I created a post a year ago about migration from Postgres to Snowflake, and here is another case of migration. This time I'm going to concentrate on the business case, architecture, and design rather than the technical aspects but I'll also try to share some tips that might be helpful.

The business case

It's a B2B (Business to Business) business. The company is an AaaS (Application as a Service) provider. It has its software product available as an online service for customers in multiple countries across the globe. It requires a BI (Business Intelligence) system mostly to give customers access to the data. Here are the most interesting requirements:

Some customers need access to ready-to-use dashboards and visualizations, and some want to pull the data into their DWH.
Since the customers operate in different countries, the data should stay in the region it was initially created in
The customers should see only their information. For the same region, the data is stored within the same database and the same tables, so row-level security must be applied
In the majority of cases, the customers want real-time data.

Let me start with what the existing architecture looked like:

The key characteristics are read-only replicas to pull the data, no DWH, and Looker on top of it.
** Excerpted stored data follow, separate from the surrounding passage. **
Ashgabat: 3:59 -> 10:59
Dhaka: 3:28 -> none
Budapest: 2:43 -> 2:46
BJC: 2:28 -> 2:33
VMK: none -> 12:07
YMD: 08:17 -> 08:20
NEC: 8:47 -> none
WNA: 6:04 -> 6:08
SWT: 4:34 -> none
The obvious advantage of the solution is that it's the quickest one to set up. Replica, in general, has real-time data. Looker takes care of transformations, semantic layer, and visualizations. The row-level security is also implemented in Looker using different filters. Unfortunately, that's probably the only advantage, and it has a lot of drawbacks.
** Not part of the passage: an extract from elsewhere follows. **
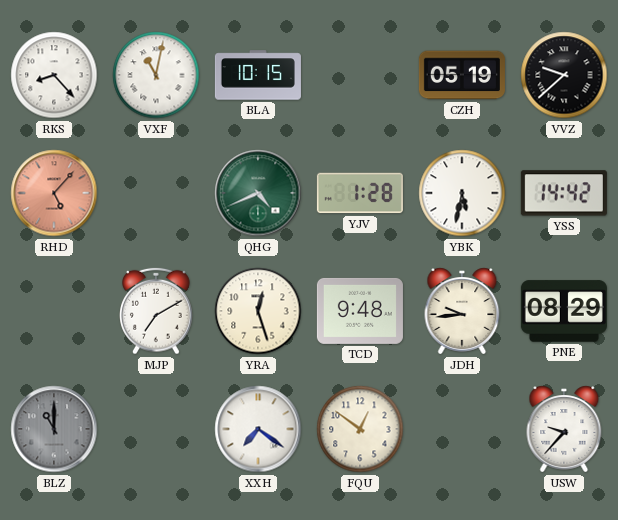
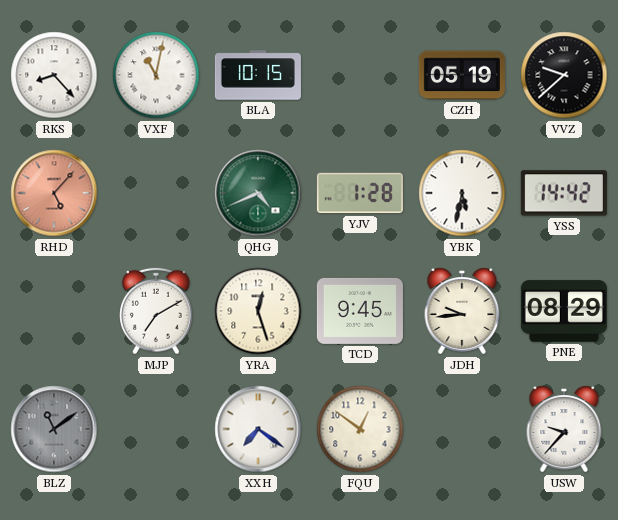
TCD: 9:48 -> 9:45
BLZ: 11:00 -> 11:09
Very limited ability to apply any modern data engineering techniques. We can't save the transformed data, we can't use proper tools to do the transformation, implement pipelines, auto-tests, etc. Basically, the only available instrument is a Looker Derived Tables functionality.
As there is no DWH, it's impossible to pull data from other sources like CRM, mix the data from different services, or upload any static dictionary. The BI is limited to the data that is saved there by one particular software product.
As I've mentioned earlier, some customers need to pull the data and they'd like to have as low-level and raw data as possible. Looker does a great job delivering the reports but it works on top of its semantic layer which already has some joins, not all the fields are available and each Looker explore is designed for a specific business process. The structure is not optimized for export.
Performance. This is probably the biggest problem as the OLTP database is not designed for analytical purposes and we don't have control over indexes as we work with read-only replicas. It leads not only to initial slow performance but also to performance degradation as without the indexes the more data we have the slower the queries are.

The solution

The most straightforward way to address those drawbacks was to introduce a DWH layer which we did. The new design looked like this:

Streaming data

There are various providers on the market to do the streaming, we've chosen Fivetran but one can have a look at Stitch, Airbyte, or any open-source framework like Meltano or poor Singer. We've also considered Google Storage Transfer Service, but it was in the raw state and didn't have enough flexibility.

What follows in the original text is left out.